- Directed by: Kåre Bergstrøm Henki Kolstad
- Written by: Karl Ludvig Bugge
- Starring: Inger Marie Andersen Henki Kolstad Wenche Foss
- Edited by: Olav Engebretsen
- Release date: 13 November 1952;
- Running time: 94 minutes
- Country: Norway
- Language: Norwegian

= Det kunne vært deg =

Det kunne vært deg (It Could Have Been You) is a 1952 Norwegian comedy-drama film. Directed by Kåre Bergstrøm and Henki Kolstad, it is based on the stage play of the same name by Karl-Ludvig Bugge, who also wrote the screenplay, starring Inger Marie Andersen, Henki Kolstad and Wenche Foss.

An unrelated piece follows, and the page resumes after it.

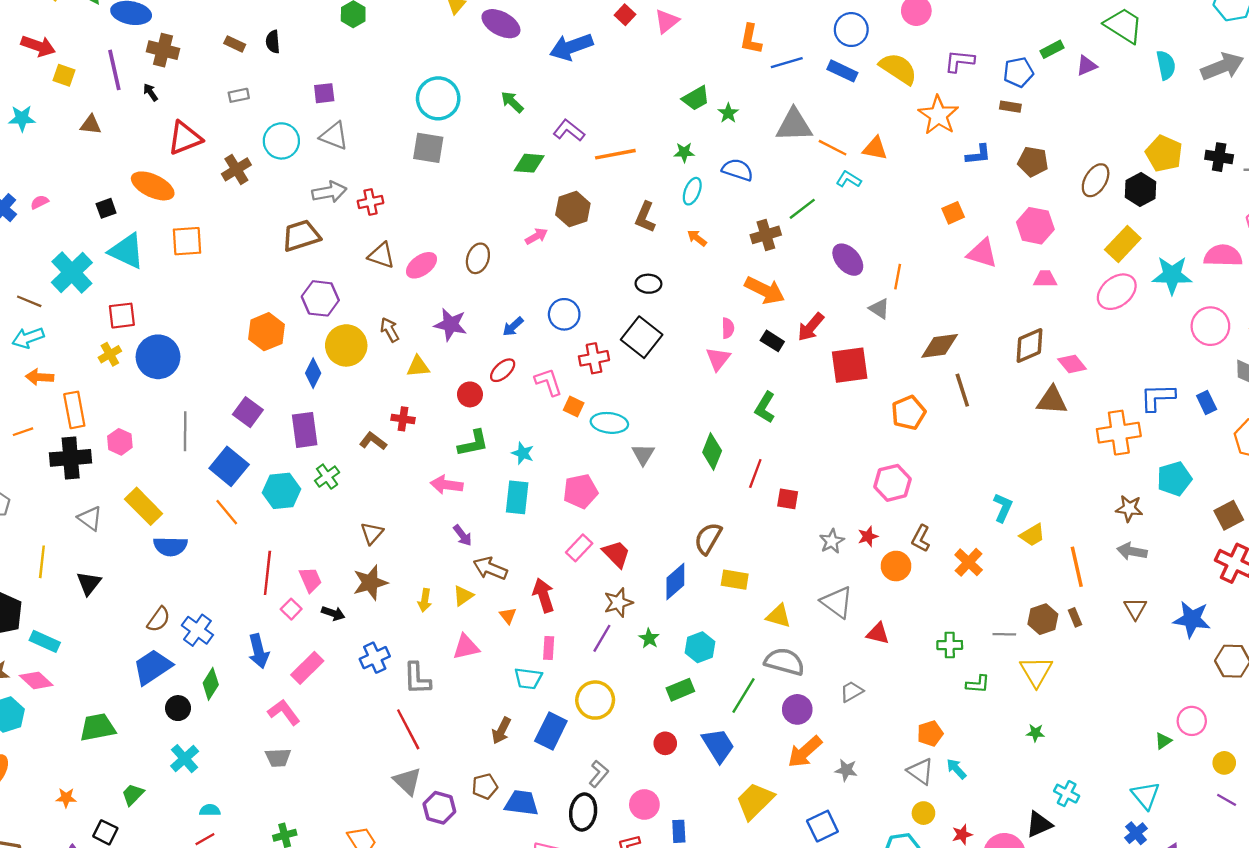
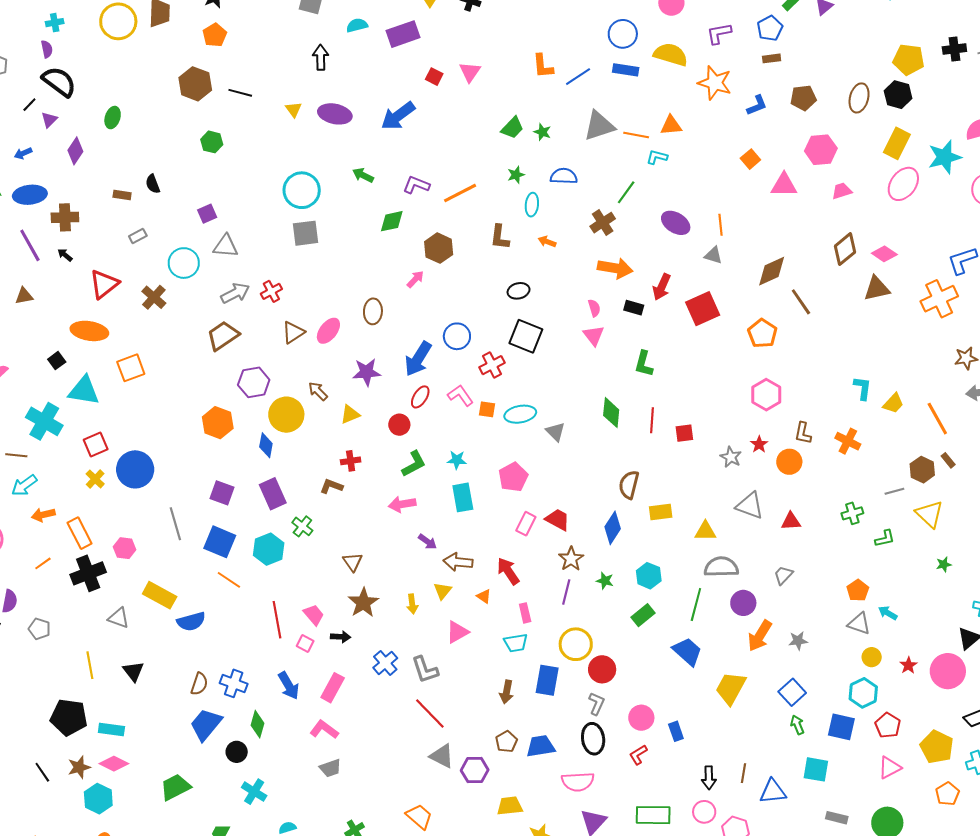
brown triangle: (381, 255) -> (293, 332), turned -35
blue arrow: (513, 327) -> (418, 359), size x1.8
red circle: (665, 743) -> (602, 669), moved, size x1.4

Upon its release, the film was hailed as a major success, with some contemporary critics calling it the "funniest film made in Norway" at that time.

== Plot ==
The story follows Maisen (Inger Marie Andersen) and the architect Harald "Pompen" (Henki Kolstad), a newly married couple. On their way home to their new apartment, Harald loses the flat key. They are forced to seek help from their neighbor, Cornelius (Ebbe Rode), a lifelong bachelor who frequently has different women over. As Maisen and Harald's marriage begins to falter due to misunderstandings and past "summer adventures," Cornelius becomes a central figure in trying to help them navigate their relationship.

== Cast ==
- Inger Marie Andersen as Maisen
- Henki Kolstad as Harald "Pompen"
- Wenche Foss as Ingrid
- Ebbe Rode as Cornelius
- Jack Fjeldstad as Bileieren
- Paal Roschberg as The Doorman
- Nora Brockstedt as Syngende Dame

== Reception ==
The film was highly praised for its script and performances. Reviewers particularly noted Wenche Foss's "impressive" performance and Bugge's "unusually promising" screenwriting. In Denmark, the film was released under the title Vore små fejltrin.